_Problem to work on_
Look through the material below and report every line that includes "drawing".

_Entries shown_
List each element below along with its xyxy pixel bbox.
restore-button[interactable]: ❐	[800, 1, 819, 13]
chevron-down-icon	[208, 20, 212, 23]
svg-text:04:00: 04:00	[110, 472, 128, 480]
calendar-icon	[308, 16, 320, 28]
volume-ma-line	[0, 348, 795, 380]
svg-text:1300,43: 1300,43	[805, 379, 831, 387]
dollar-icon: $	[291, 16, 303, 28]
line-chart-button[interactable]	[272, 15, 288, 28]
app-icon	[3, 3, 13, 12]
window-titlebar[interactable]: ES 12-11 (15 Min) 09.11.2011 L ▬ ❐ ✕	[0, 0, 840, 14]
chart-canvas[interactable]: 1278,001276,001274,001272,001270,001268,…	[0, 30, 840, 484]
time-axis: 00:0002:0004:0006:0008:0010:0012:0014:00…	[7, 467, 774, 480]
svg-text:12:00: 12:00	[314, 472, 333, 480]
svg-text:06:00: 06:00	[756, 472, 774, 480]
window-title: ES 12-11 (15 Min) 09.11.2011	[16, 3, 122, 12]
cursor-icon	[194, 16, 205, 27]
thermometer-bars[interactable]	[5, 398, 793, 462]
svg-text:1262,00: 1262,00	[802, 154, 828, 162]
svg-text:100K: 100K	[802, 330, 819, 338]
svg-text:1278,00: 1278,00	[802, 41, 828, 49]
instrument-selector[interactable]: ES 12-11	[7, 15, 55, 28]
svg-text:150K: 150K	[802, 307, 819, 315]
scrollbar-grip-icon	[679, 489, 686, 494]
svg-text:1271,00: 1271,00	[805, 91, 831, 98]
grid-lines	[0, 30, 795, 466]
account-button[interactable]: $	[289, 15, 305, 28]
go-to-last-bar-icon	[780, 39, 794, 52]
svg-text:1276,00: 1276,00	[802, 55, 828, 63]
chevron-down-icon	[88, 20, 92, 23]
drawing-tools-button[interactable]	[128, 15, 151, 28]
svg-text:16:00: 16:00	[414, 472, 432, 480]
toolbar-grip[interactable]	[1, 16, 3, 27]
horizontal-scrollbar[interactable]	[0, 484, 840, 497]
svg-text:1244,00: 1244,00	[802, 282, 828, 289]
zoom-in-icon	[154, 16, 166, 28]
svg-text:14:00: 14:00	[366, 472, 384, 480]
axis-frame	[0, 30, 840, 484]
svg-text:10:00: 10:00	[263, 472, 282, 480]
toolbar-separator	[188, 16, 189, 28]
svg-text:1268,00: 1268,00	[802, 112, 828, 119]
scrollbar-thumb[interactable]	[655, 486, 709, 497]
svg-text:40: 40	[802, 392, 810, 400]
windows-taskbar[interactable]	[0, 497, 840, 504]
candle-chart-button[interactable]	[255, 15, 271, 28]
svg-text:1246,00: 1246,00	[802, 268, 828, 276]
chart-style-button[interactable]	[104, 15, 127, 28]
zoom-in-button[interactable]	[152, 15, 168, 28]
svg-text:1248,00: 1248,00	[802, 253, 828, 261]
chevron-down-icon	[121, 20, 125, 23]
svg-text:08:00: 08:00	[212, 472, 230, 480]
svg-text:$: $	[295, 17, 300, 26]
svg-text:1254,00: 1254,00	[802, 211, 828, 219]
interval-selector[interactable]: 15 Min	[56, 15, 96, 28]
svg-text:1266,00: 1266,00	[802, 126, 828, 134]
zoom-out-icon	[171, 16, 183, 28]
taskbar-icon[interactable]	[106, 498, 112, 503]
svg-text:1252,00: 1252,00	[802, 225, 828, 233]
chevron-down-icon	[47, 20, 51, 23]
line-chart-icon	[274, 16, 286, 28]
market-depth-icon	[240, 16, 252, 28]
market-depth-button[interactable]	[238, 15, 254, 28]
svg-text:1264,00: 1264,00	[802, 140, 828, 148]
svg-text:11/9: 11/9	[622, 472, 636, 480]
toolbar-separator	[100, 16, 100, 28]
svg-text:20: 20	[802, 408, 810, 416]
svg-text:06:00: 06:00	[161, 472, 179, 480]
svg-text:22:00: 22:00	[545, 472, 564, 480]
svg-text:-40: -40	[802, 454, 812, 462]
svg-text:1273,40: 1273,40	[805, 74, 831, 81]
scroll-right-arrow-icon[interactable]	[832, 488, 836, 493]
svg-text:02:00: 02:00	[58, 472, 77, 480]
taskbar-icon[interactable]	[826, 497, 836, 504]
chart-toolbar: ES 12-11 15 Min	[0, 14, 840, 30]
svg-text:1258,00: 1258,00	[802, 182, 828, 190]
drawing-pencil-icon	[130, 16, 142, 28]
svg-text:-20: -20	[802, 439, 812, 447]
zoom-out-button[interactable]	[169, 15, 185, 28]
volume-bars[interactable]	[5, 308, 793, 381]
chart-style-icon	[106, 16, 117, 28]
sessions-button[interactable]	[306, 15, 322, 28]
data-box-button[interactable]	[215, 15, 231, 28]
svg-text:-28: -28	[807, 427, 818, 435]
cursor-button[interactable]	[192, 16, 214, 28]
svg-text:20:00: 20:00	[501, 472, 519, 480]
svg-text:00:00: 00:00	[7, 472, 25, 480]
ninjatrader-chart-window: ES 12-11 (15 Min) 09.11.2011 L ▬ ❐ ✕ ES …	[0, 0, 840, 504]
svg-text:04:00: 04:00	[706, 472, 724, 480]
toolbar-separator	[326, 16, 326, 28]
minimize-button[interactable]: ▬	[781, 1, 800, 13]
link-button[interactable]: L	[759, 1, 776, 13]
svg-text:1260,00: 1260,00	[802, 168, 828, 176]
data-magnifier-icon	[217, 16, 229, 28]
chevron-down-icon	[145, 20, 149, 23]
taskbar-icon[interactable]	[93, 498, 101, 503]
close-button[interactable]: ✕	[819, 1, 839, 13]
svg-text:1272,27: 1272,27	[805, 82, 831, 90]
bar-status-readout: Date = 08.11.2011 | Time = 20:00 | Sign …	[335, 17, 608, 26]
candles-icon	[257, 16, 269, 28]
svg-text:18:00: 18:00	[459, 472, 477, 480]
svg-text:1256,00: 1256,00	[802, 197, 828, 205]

_Exercise result_
drawing-tools-button[interactable]	[128, 15, 151, 28]
drawing-pencil-icon	[130, 16, 142, 28]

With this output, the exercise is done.